6 years ago by in Korea, Technology

SEOUL, South Korea (AP) — South Korean prosecutors have indicted a Socialist Party member on charges that he reposted messages from a North Korean government Twitter account, a party official said Thursday.

Park Jeong-geun, a member of the small Seoul-based opposition party, was indicted earlier this week under the National Security Law, which makes it a crime to praise, sympathize or cooperate with North Korea, fellow party member Kim Seung-il said.

Amnesty International called the government’s action “ludicrous.” Calls to prosecutors seeking comment were unanswered late Thursday.

Park, 23, who runs a photo studio in Seoul, was detained last month for re-tweeting messages posted on the Twitter account of North Korea’s Committee for the Peaceful Reunification of Korea, Kim said.

Among the messages Park reposted were “Long live Kim Jong Il” and “Dear General Kim Jong Il is the genius of the military and the symbol of victory who the entire world looks up to and follows,” according to South Korea’s Yonhap news agency.

Park, however, only re-tweeted the messages to promote freedom of expression and lampoon the North’s government, Kim said. Park has been critical of the North’s government and didn’t intend to praise it, Kim said.

Amnesty International issued a statement Wednesday criticizing Park’s indictment.

“This is not a national security case; it’s a sad case of the South Korean authorities’ complete failure to understand sarcasm,” said Sam Zarifi, Amnesty International’s Asia-Pacific director. “Imprisoning anyone for peaceful expression of their opinions violates international law, but, in this case, the charges against Park are simply ludicrous and should be dropped immediately.”

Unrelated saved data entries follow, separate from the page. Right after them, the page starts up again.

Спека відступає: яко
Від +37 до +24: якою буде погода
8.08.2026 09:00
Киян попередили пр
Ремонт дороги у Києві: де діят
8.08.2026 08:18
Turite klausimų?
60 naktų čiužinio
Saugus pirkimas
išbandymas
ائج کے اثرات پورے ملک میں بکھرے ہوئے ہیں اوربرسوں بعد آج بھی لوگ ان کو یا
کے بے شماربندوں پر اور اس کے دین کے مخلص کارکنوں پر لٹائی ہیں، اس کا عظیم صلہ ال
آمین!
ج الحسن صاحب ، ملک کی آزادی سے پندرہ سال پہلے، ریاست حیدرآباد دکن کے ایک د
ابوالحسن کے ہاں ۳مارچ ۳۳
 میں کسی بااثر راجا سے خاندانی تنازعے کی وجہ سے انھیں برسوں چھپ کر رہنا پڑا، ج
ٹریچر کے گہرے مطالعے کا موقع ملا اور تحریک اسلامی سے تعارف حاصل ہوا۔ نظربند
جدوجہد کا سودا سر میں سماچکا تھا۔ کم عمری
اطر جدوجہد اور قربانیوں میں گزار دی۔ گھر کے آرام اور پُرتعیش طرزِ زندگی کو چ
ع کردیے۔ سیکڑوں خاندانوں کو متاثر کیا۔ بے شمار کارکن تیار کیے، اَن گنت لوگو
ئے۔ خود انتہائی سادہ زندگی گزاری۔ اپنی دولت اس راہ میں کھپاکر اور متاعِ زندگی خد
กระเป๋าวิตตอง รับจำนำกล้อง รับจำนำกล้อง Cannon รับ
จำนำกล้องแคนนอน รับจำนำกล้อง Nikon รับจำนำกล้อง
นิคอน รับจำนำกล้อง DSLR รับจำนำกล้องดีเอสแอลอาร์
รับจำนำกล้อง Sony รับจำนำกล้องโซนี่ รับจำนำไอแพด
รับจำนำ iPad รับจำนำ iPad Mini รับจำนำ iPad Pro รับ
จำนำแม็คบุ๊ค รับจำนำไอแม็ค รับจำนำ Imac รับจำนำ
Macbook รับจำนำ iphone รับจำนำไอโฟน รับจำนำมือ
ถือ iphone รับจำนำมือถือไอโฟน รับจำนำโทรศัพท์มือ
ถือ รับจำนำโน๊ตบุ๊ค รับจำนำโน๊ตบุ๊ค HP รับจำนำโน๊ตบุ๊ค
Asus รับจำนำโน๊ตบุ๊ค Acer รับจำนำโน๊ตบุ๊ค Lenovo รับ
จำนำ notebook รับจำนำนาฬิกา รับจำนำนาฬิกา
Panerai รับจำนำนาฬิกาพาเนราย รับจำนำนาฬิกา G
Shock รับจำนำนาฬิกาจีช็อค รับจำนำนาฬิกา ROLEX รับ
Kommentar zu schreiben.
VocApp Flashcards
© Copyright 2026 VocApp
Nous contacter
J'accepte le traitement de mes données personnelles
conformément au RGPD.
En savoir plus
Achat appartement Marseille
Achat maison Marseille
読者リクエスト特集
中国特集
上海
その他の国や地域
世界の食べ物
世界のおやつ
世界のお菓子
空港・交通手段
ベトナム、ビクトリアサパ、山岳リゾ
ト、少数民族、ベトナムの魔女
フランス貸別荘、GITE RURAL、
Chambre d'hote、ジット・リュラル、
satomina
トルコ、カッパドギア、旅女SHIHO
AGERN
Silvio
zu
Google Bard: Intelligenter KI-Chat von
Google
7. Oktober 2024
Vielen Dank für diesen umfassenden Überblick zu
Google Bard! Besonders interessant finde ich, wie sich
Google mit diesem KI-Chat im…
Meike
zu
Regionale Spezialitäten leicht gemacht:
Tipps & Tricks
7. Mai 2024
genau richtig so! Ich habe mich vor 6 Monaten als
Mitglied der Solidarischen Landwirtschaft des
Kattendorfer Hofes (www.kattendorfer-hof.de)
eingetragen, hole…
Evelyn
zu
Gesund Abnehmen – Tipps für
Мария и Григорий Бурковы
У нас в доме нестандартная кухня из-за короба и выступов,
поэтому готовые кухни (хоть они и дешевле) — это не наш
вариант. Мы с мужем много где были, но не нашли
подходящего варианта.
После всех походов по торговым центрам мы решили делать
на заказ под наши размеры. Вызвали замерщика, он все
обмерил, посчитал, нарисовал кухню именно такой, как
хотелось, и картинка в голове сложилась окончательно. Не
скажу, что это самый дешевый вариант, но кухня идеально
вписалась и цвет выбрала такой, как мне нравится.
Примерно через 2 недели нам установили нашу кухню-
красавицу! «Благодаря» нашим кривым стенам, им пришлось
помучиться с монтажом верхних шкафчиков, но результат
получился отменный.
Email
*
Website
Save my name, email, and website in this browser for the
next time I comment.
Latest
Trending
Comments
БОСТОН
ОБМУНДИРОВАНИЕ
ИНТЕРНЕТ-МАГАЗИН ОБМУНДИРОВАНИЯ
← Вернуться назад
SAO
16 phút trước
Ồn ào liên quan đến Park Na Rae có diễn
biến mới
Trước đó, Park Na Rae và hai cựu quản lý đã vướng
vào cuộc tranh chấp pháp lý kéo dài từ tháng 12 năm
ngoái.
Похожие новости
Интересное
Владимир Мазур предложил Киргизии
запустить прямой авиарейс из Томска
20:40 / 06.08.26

Indictments under South Korea’s anti-North Korean security law have shot up since a conservative government took power in Seoul in 2008. More than 150 people were questioned and 60 charged in 2010, up from 39 questioned and 36 charged in 2007, according to official data.

In another sign of stepped-up enforcement, a South Korean government agency in December launched a team tasked with examining Facebook and Twitter posts and smartphone applications to cope with what it says is a growing volume of illicit content, including violations of the security law.

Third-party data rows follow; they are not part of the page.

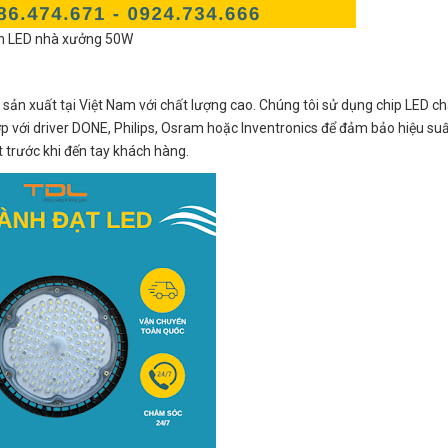
n LED nhà xưởng 50W
ản xuất tại Việt Nam với chất lượng cao. Chúng tôi sử dụng chip LED c
 hợp với driver DONE, Philips, Osram hoặc Inventronics để đảm bảo hiệu su
t trước khi đến tay khách hàng.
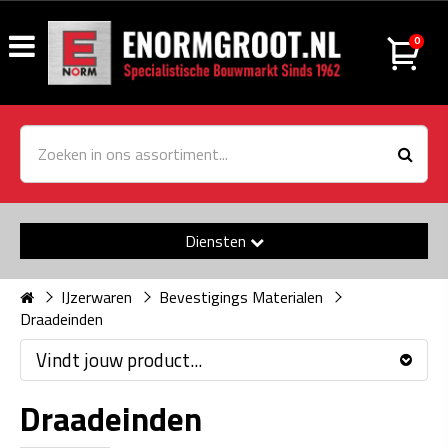
0
Diensten
IJzerwaren
Bevestigings Materialen
Draadeinden
Vindt jouw product...
Draadeinden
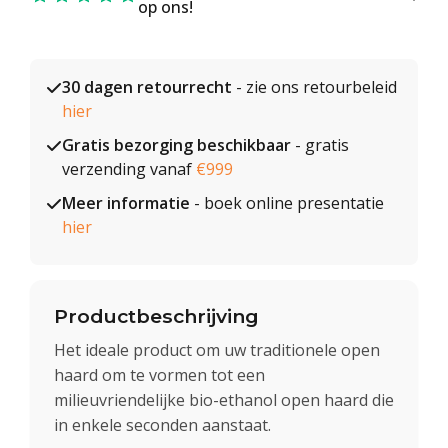
op ons!
30 dagen retourrecht
- zie ons retourbeleid
hier
Gratis bezorging beschikbaar
- gratis
verzending vanaf
€999
Meer informatie
- boek online presentatie
hier
Productbeschrijving
Het ideale product om uw traditionele open
haard om te vormen tot een
milieuvriendelijke bio-ethanol open haard die
in enkele seconden aanstaat.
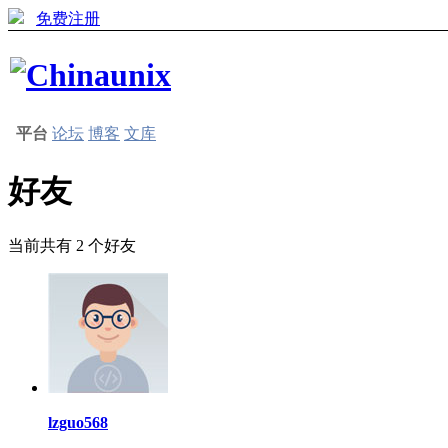
免费注册
平台
论坛
博客
文库
好友
当前共有
2
个好友
lzguo568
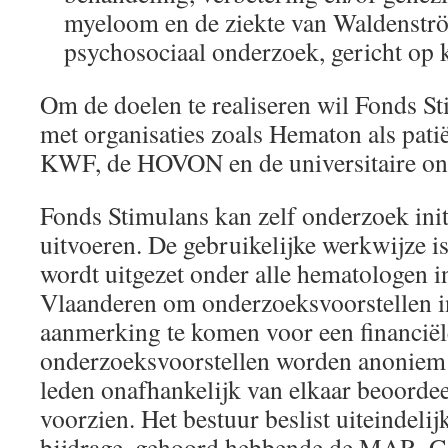
myeloom en de ziekte van Waldenströ
psychosociaal onderzoek, gericht op k
Om de doelen te realiseren wil Fonds 
met organisaties zoals Hematon als patië
KWF, de HOVON en de universitaire ond
Fonds Stimulans kan zelf onderzoek init
uitvoeren. De gebruikelijke werkwijze is
wordt uitgezet onder alle hematologen 
Vlaanderen om onderzoeksvoorstellen i
aanmerking te komen voor een financiël
onderzoeksvoorstellen worden anonie
leden onafhankelijk van elkaar beoorde
voorzien. Het bestuur beslist uiteindelij
bijdrage, gehoord hebbende de MAR. G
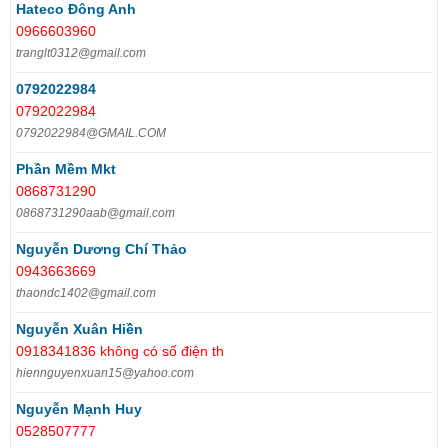
Hateco Đông Anh
0966603960
tranglt0312@gmail.com
0792022984
0792022984
0792022984@GMAIL.COM
Phần Mềm Mkt
0868731290
0868731290aab@gmail.com
Nguyễn Dương Chí Thảo
0943663669
thaondc1402@gmail.com
Nguyễn Xuân Hiền
0918341836 không có số điện th
hiennguyenxuan15@yahoo.com
Nguyễn Mạnh Huy
0528507777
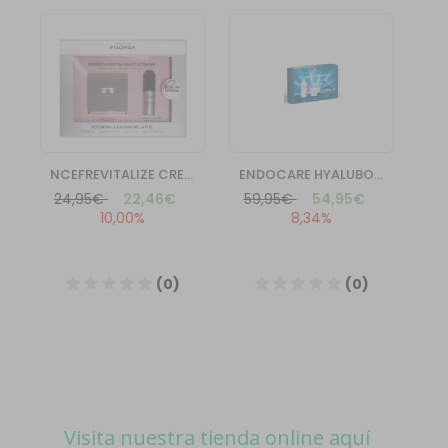
Visita nuestra tienda online aquí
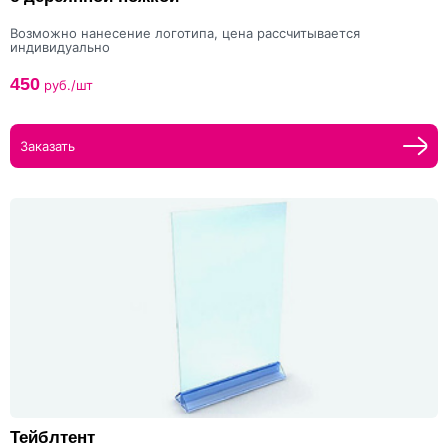
Возможно нанесение логотипа, цена рассчитывается
индивидуально
450
руб./шт
Заказать
Тейблтент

The two Koreas are still technically at war because the 1950-53 Korean War ended with an armistice, not a peace treaty. Ties plunged to one of their lowest points in 2010 after a South Korean warship exploded in disputed waters, killing 46. South Korea said the North torpedoed the warship; the North denied the allegation.

North Korea that year also fired artillery shells at a front-line South Korean island, killing four. The North says a South Korean live-fire drill triggered the bombardment.